Dataset excerpts

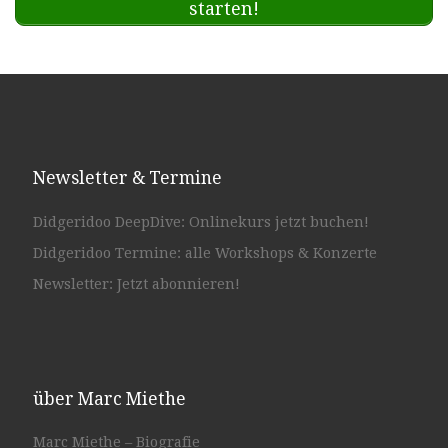
starten!
Newsletter & Termine
Didgeridoo DeepDive: Onlinekurs jetzt buchen!
Didgeridoo Termine: alle Workshops & Konzerte
Newsletter: Jetzt abonnieren!
über Marc Miethe
Marc Miethe – Biografie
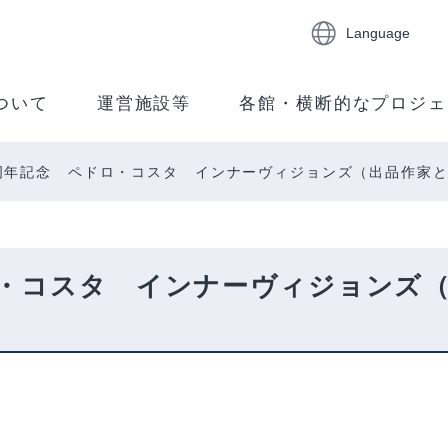
Language
ついて
運営施設等
各館・横断的なプロジェ
周年記念 ペドロ・コスタ インナーヴィジョンズ（出品作家
ロ・コスタ インナーヴィジョンズ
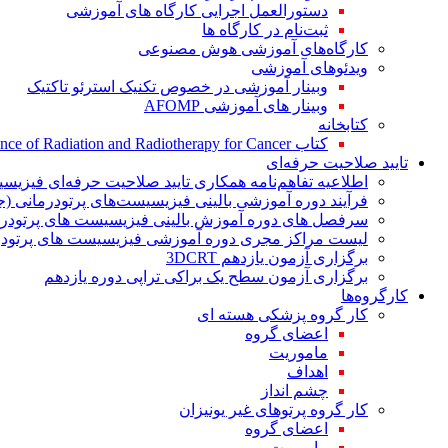
دستورالعمل اجرایی کارگاه های آموزشی
ثبت‌نام در کارگاه ها
کارگاه‌های آموزشی هوش مصنوعی
ویدئوهای آموزشی
وبینار آموزشی در خصوص تکنیک استرئو تاکتیک
وبینار های آموزشی AFOMP
کتابخانه
کتاب The Significance of Radiation and Radiotherapy for Cancer
تایید صلاحیت حرفه‌ای
اطلاعیه تفاهم‌نامه همکاری تایید صلاحیت حرفه‌ای فیزیس
فرآیند دوره آموزشی بالینی فیزیسیست‌های پرتودرمانی (ج
سرفصل های دوره آموزش بالینی فیزیسیست های پرتودرم
لیست مراکز مجری دوره آموزشی فیزیسیست های پرتودرم
برگزاری آزمون یازدهم 3DCRT
برگزاری آزمون سطح یک براکی تراپی دوره یازدهم
کارگروه‌ها
کار گروه پزشکی هسته ای
اعضای گروه
ماموریت
اهداف
چشم انداز
کار گروه پرتوهای غیر یونیزان
اعضای گروه
ماموریت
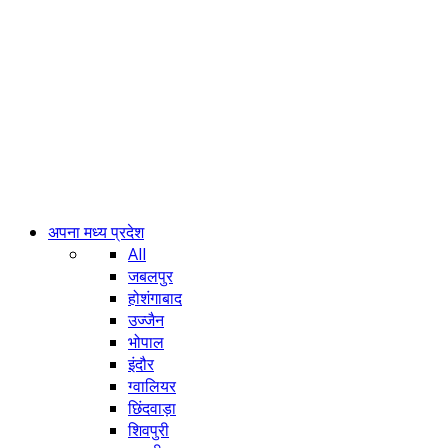
अपना मध्य प्रदेश
All
जबलपुर
होशंगाबाद
उज्जैन
भोपाल
इंदौर
ग्वालियर
छिंदवाड़ा
शिवपुरी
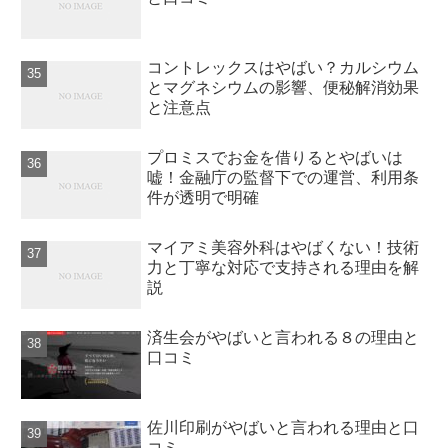
コントレックスはやばい？カルシウム
とマグネシウムの影響、便秘解消効果
と注意点
プロミスでお金を借りるとやばいは
嘘！金融庁の監督下での運営、利用条
件が透明で明確
マイアミ美容外科はやばくない！技術
力と丁寧な対応で支持される理由を解
説
済生会がやばいと言われる８の理由と
口コミ
佐川印刷がやばいと言われる理由と口
コミ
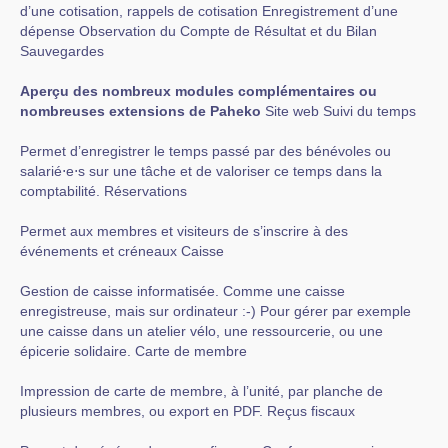
d’une cotisation, rappels de cotisation Enregistrement d’une
dépense Observation du Compte de Résultat et du Bilan
Sauvegardes
Aperçu des nombreux modules complémentaires ou
nombreuses extensions de Paheko
Site web Suivi du temps
Permet d’enregistrer le temps passé par des bénévoles ou
salarié⋅e⋅s sur une tâche et de valoriser ce temps dans la
comptabilité. Réservations
Permet aux membres et visiteurs de s’inscrire à des
événements et créneaux Caisse
Gestion de caisse informatisée. Comme une caisse
enregistreuse, mais sur ordinateur :-) Pour gérer par exemple
une caisse dans un atelier vélo, une ressourcerie, ou une
épicerie solidaire. Carte de membre
Impression de carte de membre, à l’unité, par planche de
plusieurs membres, ou export en PDF. Reçus fiscaux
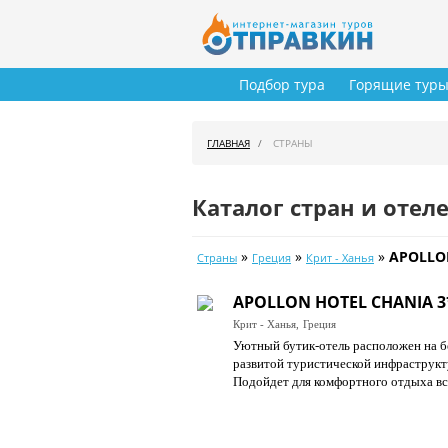
Подбор тура
Горящие тур
ГЛАВНАЯ
СТРАНЫ
Каталог стран и отел
»
»
»
APOLLO
Страны
Греция
Крит - Ханья
APOLLON HOTEL CHANIA 3
Крит - Ханья,
Греция
Уютный бутик-отель расположен на бе
развитой туристической инфраструкт
Подойдет для комфортного отдыха вс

◆ **PROBLEM TO WORK ON**
Look through the entries above; find each line with the word "membres" and copy it.

◆ **WRITTEN RESPONSE**
Permet aux membres et visiteurs de s’inscrire à des
plusieurs membres, ou export en PDF. Reçus fiscaux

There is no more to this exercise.